((
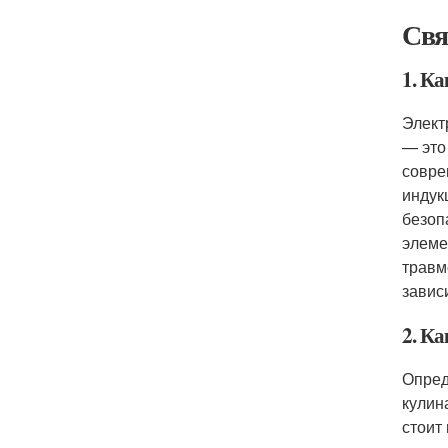
Свя
1. К
Элект
— это
совре
индук
безоп
элеме
травм
завис
2. К
Опред
кулин
стоит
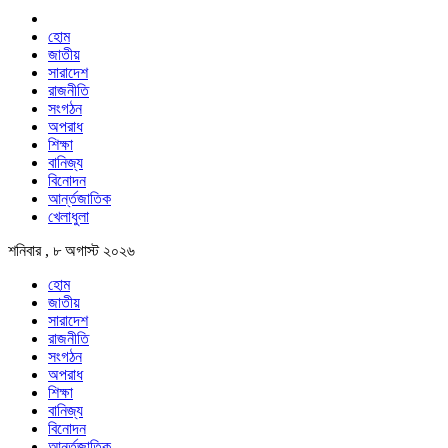
হোম
জাতীয়
সারাদেশ
রাজনীতি
সংগঠন
অপরাধ
শিক্ষা
বানিজ্য
বিনোদন
আর্ন্তজাতিক
খেলাধুলা
শনিবার , ৮ অগাস্ট ২০২৬
হোম
জাতীয়
সারাদেশ
রাজনীতি
সংগঠন
অপরাধ
শিক্ষা
বানিজ্য
বিনোদন
আর্ন্তজাতিক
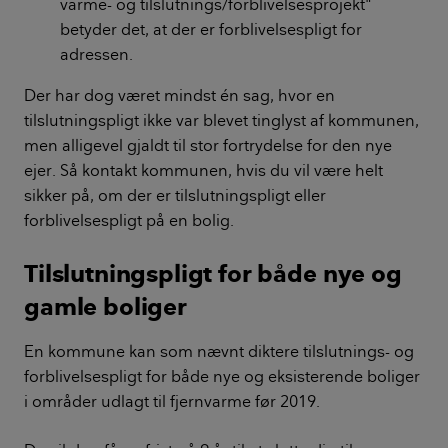
varme- og tilslutnings/forblivelsesprojekt"
betyder det, at der er forblivelsespligt for
adressen.
Der har dog været mindst én sag, hvor en
tilslutningspligt ikke var blevet tinglyst af kommunen,
men alligevel gjaldt til stor fortrydelse for den nye
ejer. Så kontakt kommunen, hvis du vil være helt
sikker på, om der er tilslutningspligt eller
forblivelsespligt på en bolig.
Tilslutningspligt for både nye og
gamle boliger
En kommune kan som nævnt diktere tilslutnings- og
forblivelsespligt for både nye og eksisterende boliger
i områder udlagt til fjernvarme før 2019.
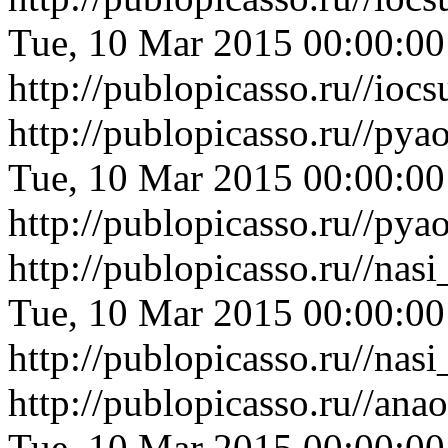
Tue, 10 Mar 2015 00:00:0
http://publopicasso.ru//io
http://publopicasso.ru//p
Tue, 10 Mar 2015 00:00:0
http://publopicasso.ru//p
http://publopicasso.ru//na
Tue, 10 Mar 2015 00:00:0
http://publopicasso.ru//na
http://publopicasso.ru//an
Tue, 10 Mar 2015 00:00:0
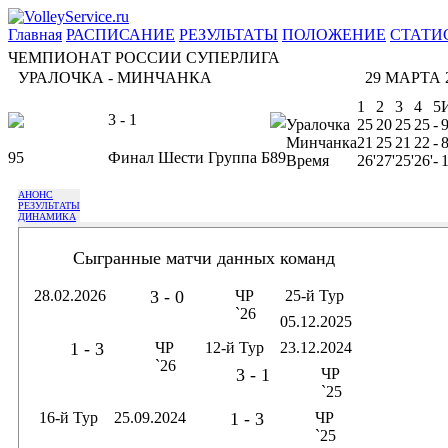
Главная
РАСПИСАНИЕ
РЕЗУЛЬТАТЫ
ПОЛОЖЕНИЕ
СТАТИ
ЧЕМПИОНАТ РОССИИ СУПЕРЛИГА
УРАЛОЧКА - МИНЧАНКА
29 МАРТА 2
1
2
3
4
5
3 - 1
Уралочка
25
20
25
25
-
Минчанка
21
25
21
22
-
95
Финал Шести Группа Б
89
Время
26'
27'
25'
26'
-
1
АНОНС
РЕЗУЛЬТАТЫ
ДИНАМИКА
Сыгранные матчи данных команд
28.02.2026
3 - 0
ЧР
25-й Тур
`26
05.12.2025
1 - 3
ЧР
12-й Тур
23.12.2024
`26
3 - 1
ЧР
`25
16-й Тур
25.09.2024
1 - 3
ЧР
`25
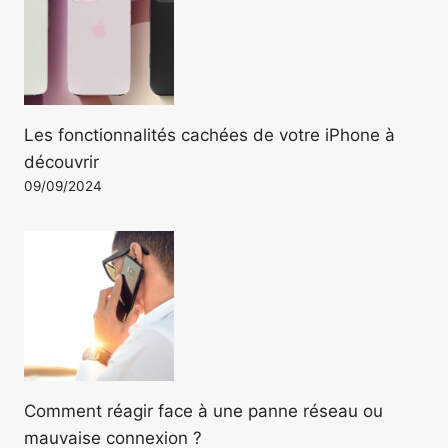
Les fonctionnalités cachées de votre iPhone à
découvrir
09/09/2024
Comment réagir face à une panne réseau ou
mauvaise connexion ?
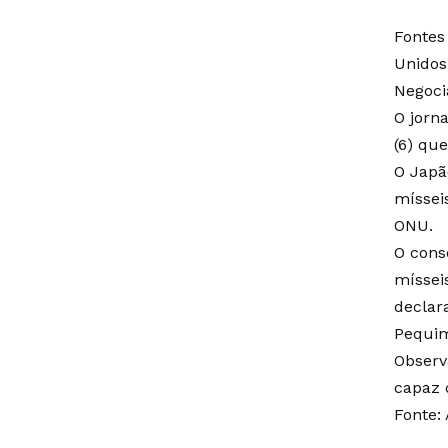
Fontes
Unidos
Negoci
O jorn
(6) que
O Japã
míssei
ONU.
O cons
míssei
declar
Pequim
Observ
capaz 
Fonte: 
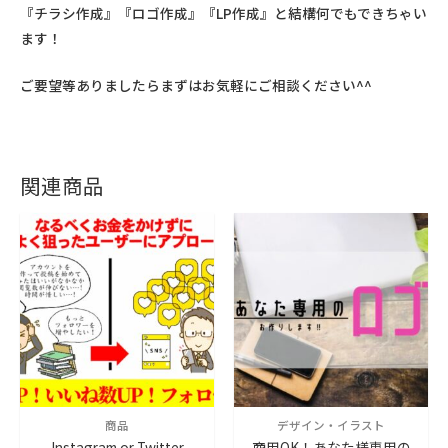
『チラシ作成』『ロゴ作成』『LP作成』と結構何でもできちゃい
ます！
ご要望等ありましたらまずはお気軽にご相談ください^^
関連商品
商品
デザイン・イラスト
Instagram or Twitter
商用OK！あなた様専用の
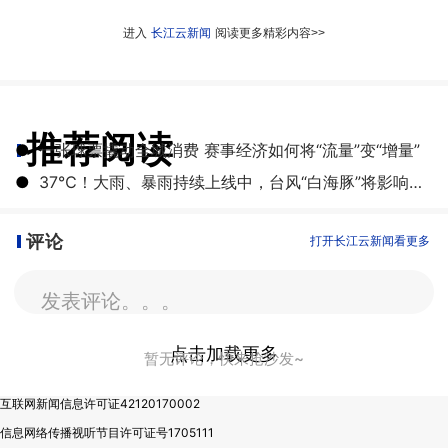
进入
长江云新闻
阅读更多精彩内容>>
推荐阅读
●
一张球票撬动全城消费 赛事经济如何将“流量”变“增量”
●
​37℃！大雨、暴雨持续上线中，台风“白海豚”将影响湖北
评论
打开长江云新闻看更多
发表评论。。。
点击加载更多
暂无评论，快来抢沙发~
互联网新闻信息许可证42120170002
信息网络传播视听节目许可证号1705111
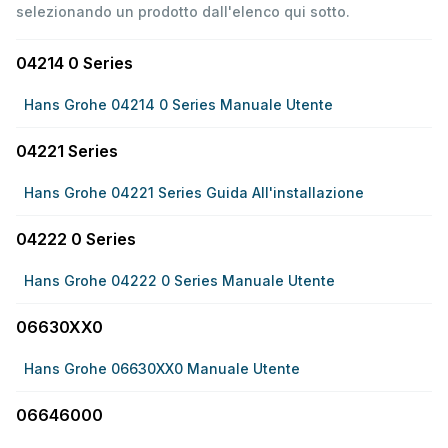
selezionando un prodotto dall'elenco qui sotto.
04214 0 Series
Hans Grohe 04214 0 Series Manuale Utente
04221 Series
Hans Grohe 04221 Series Guida All'installazione
04222 0 Series
Hans Grohe 04222 0 Series Manuale Utente
06630XX0
Hans Grohe 06630XX0 Manuale Utente
06646000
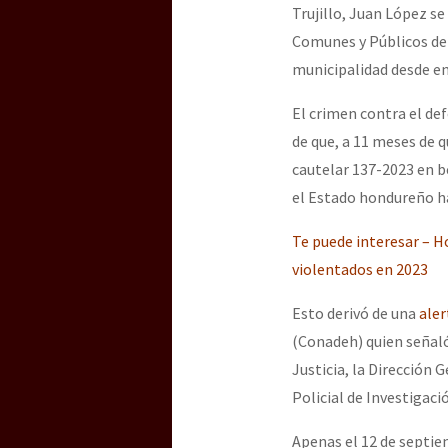
Trujillo, Juan López se
Comunes y Públicos d
[25 abr – CDMX] Tokín p
municipalidad desde en
El crimen contra el de
de que, a 11 meses de
cautelar 137-2023 en b
el Estado hondureño h
Te puede interesar – H
violentados en 2023
Esto derivó de una
ale
(Conadeh) quien señaló
Justicia, la Dirección 
Policial de Investigaci
Apenas el 12 de septiem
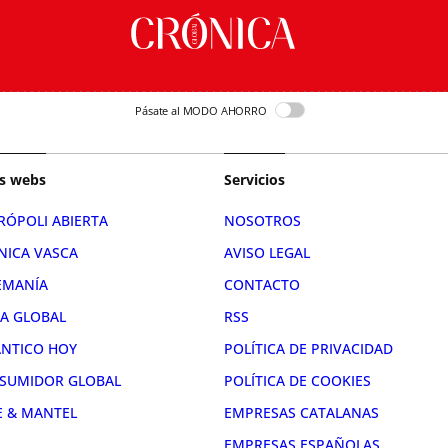
Pásate al MODO AHORRO
s webs
Servicios
RÓPOLI ABIERTA
NOSOTROS
NICA VASCA
AVISO LEGAL
EMANÍA
CONTACTO
RA GLOBAL
RSS
ÁNTICO HOY
POLÍTICA DE PRIVACIDAD
SUMIDOR GLOBAL
POLÍTICA DE COOKIES
E & MANTEL
EMPRESAS CATALANAS
EMPRESAS ESPAÑOLAS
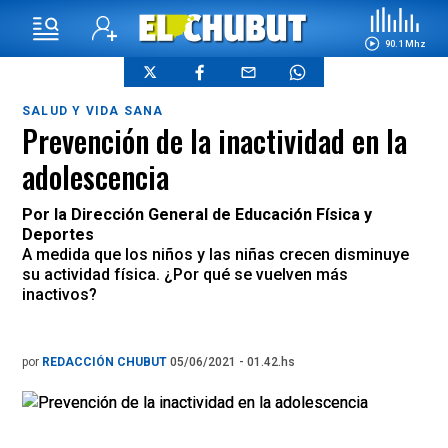
90.1 Mhz
SALUD Y VIDA SANA
Prevención de la inactividad en la
adolescencia
Por la Dirección General de Educación Física y
Deportes
A medida que los niños y las niñas crecen disminuye
su actividad física. ¿Por qué se vuelven más
inactivos?
por
REDACCIÓN CHUBUT
05/06/2021 - 01.42.hs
))
Repeat only the lines from the beginning of the material through the line containing "tilslutningspligt ikke var", both ends kept, leaving pictures out.

* Output for this exercise:
Свя
1. К
Элект
— это
совре
индук
безоп
элеме
травм
завис
2. К
Опред
кулин
стоит
হোম
জাতীয়
সারাদেশ
রাজনীতি
সংগঠন
অপরাধ
শিক্ষা
বানিজ্য
বিনোদন
আর্ন্তজাতিক
খেলাধুলা
শনিবার , ৮ অগাস্ট ২০২৬
হোম
জাতীয়
সারাদেশ
রাজনীতি
সংগঠন
অপরাধ
শিক্ষা
বানিজ্য
বিনোদন
আর্ন্তজাতিক
varme- og tilslutnings/forblivelsesprojekt"
betyder det, at der er forblivelsespligt for
adressen.
Der har dog været mindst én sag, hvor en
tilslutningspligt ikke var blevet tinglyst af kommunen,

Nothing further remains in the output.